Plus, there’s a mental health benefit to this for me too. I’m a free spirit, and I realized I don’t actually like having to follow recipes to a T. Improvising is more natural for me. 

6. I brought fun into the kitchen.

Music was another significant factor that helped me feel good in the kitchen again. I started to make kitchen playlists that encouraged me to cook, dance, and be merry. If cooking feeds my body, music feeds my soul. 

Before the pandemic, I would wake up at 7 a.m. to meal prep, which felt too early to blast my favorite tunes. Post-pandemic, I cook at my leisure to my favorite playlist. It makes the experience feel way more lighthearted.

7. I came up with a realistic cooking system that works for where I’m at now.
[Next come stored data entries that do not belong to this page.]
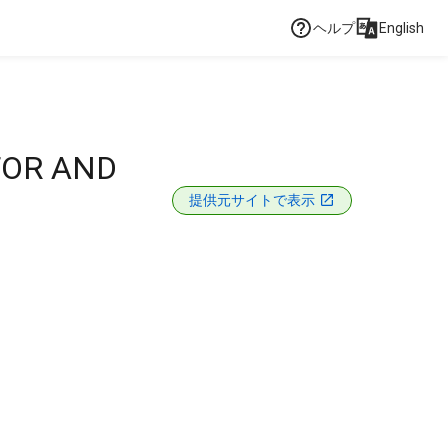
ヘルプ
English
TOR AND
提供元サイトで表示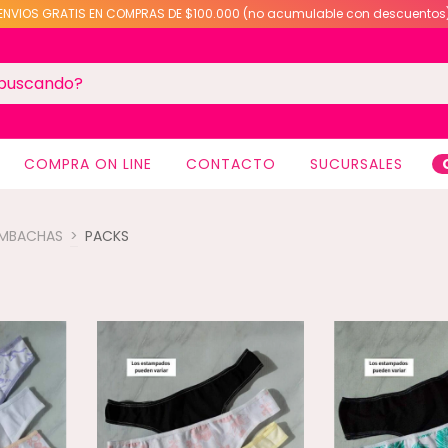
ENVIOS GRATIS EN COMPRAS DE $100.000 (no acumulable con descuentos
COMPRA ON LINE
CONTACTO
SUCURSALES
MBACHAS
>
PACKS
Even when I started returning to the kitchen, I knew I didn’t want to go back to where I was before: Cooking all of my meals on a Sunday was no longer serving me. My relationship with meal planning had to change if I wanted to cook again. Because the older I get, the more I have to honor what the heart wants. And the heart doesn’t want to meal prep anymore. 

The joy I once experienced from meal prepping all of my food to get “ready for the week” is gone. It may never return, and that’s okay. 

Instead, I had to find a way to reincorporate my new approach to cooking into my everyday life. It looks a little different than it did before. In addition to the meal delivery service, I only cook two to three meals per week. There’s no pre-prepping. Everything I make now is in real time. It’s fun to freestyle it. There are no more recipes, only loose plans. 

What excites me is when I can make something out of nothing. Like on that random Friday night when you only have a can of tomatoes, some frozen cheese, and a cup of dry pasta. I like the challenge of making a delicious, no-fuss meal out of randomness. This also means I don’t have to eat the same meal repeatedly, which is another thing I can’t do anymore. Now, I eat the same thing for one to two meals before I’m done and ready to move on to something new.

All in all, I love my new, gentler relationship with cooking and meal planning. But it wouldn’t have happened if I didn’t give myself permission to take time off. And I think we can all stand to give ourselves a little more grace in the kitchen. Hitting a much-needed Pause button helped me create an updated blueprint to find something that is sustainable for my current bandwidth—and brings back the joy I always knew could come from cooking.